A comparison of the GLCM, GMRF, Gabor Energy, and Fractal Dimension methods over the ohanDubes test suite is presented. These results are based on the MeasTex implementations of these methods with, where possible, parameter choices similar to those used in Ohanian and Dubes (1992). Specifically, the following implementation choices have been used.
Program: gaborClass Wavelengths: 2, 4, 8 and 16 pixels Angles: 0, 45, 90, 135 degrees Mask Size: 17x17 pixels Gaussian Window: texton interpretation (sd = wavelength/2) Command Line: gaborClass -texton -lambda 2,4,8,16 -theta 0,45,90,135
Program: glcmClass Distances: 1 pixel Angles: 0, 45, 90, 135 degrees Re-quantization: 32 grey levels Rotation Invariance: average features over angles Features: Energy, Entropy, Inertia, Haralick's Correlation Command Line: glcmClass -q 32 -af -d 1 -impl WDR76 -theta 0,45,90,135
Program: markovClass Mask: standard 2nd order symmetric Command Line: markovClass -mask std2s
Program: fractalClass Command Line: fractalClass
The tables below give the winner-take-all and probability-based
scores for the implementations described above for the ohanDube test suite. Both
individual test problem scores and overall summary scores are shown.

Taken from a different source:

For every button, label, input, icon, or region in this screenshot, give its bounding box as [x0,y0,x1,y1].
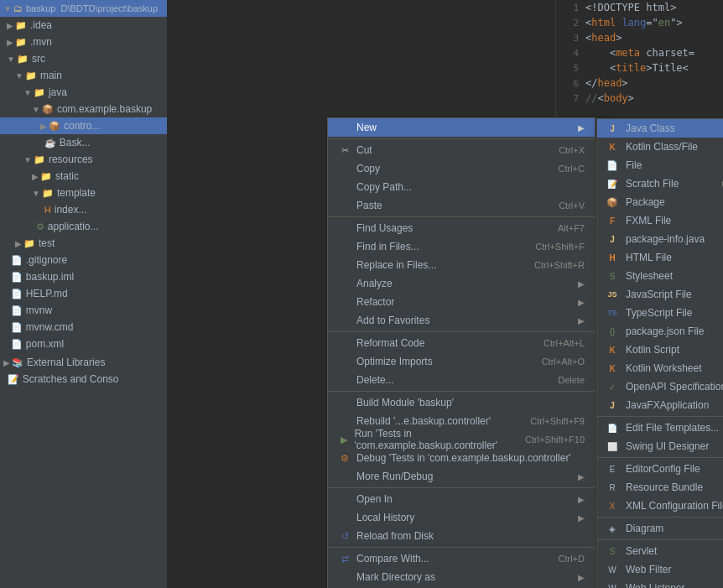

These results differ significantly from those of Ohanian and Dubes (1992)[OD92]. OD92 found that fractal features gave the highest results with 85% correct for the fractal textures. We see from Tables 1 and 2 that both the Gabor and GMRF algorithms exceed this significantly with perfect results attained with GMRF features.
The results shown here for GMRF images are marginally worse than OD92 who obtained perfect classification using GLCM features, 98% correct for fractal features, 97% for GMRF features and 80% for Gabor Energy features. All our results are above 95% correct classification.
OD92 achieved an maximum 89% correct classification on the Leather textures with GLCM features. Equivalent maximum classification results were achieved here with GMRF Features, closely followed by Gabor Energy featurs. In general, the probability results shown here are slightly superior.
Painted surface texture results scored well for Gabor, GLCM and GMRF features (95% and above). OD92 obtained a maximum of 96% with GLCM and 93% with Fractal features.
The full 16 class problem caused some problems for OD92 with a best result of 90% correct using GLCM features. Fractal features gave the next best results with 85% correct. The results given here again show the superiority of GMRF features with 97% correct followed by GLCM features with 97% correct.
OD92 also gives results using features selected from the combined features of GLCM, Gabor Energy, Fractal Dimension and GMRF random fields. The results shown here generally exceed OD92's best results. The only exceptions are the results for the painted surface textures which are marginally worse and the leather textures which show approximately 5% lower classification.
It should be remembered that we have not implemented exactly the algorithms used by Ohanian and Dubes. The algorithms used here (distributed with MeasTex) were implemented with functionality common in the literature. Also, we have not gone to anywhere near as much trouble as Ohanian and Dubes (complicated feature selection) and present very similar (and often superiour) results.
These results indicate the care that must be taken when accepting comparison results. We use the same texture images and the same paradigms (albeit different implementations) and obtain significantly different results. In fact, if we were to rank these paradigms based on this test suite we would have (best to worse) GMRF, Gabor Energy, GLCM, and Fractal Dimension. This is in stark contrast to rankings based on OD92's conclusions of GLCM, Fractal, GMRF, and Gabor Energy.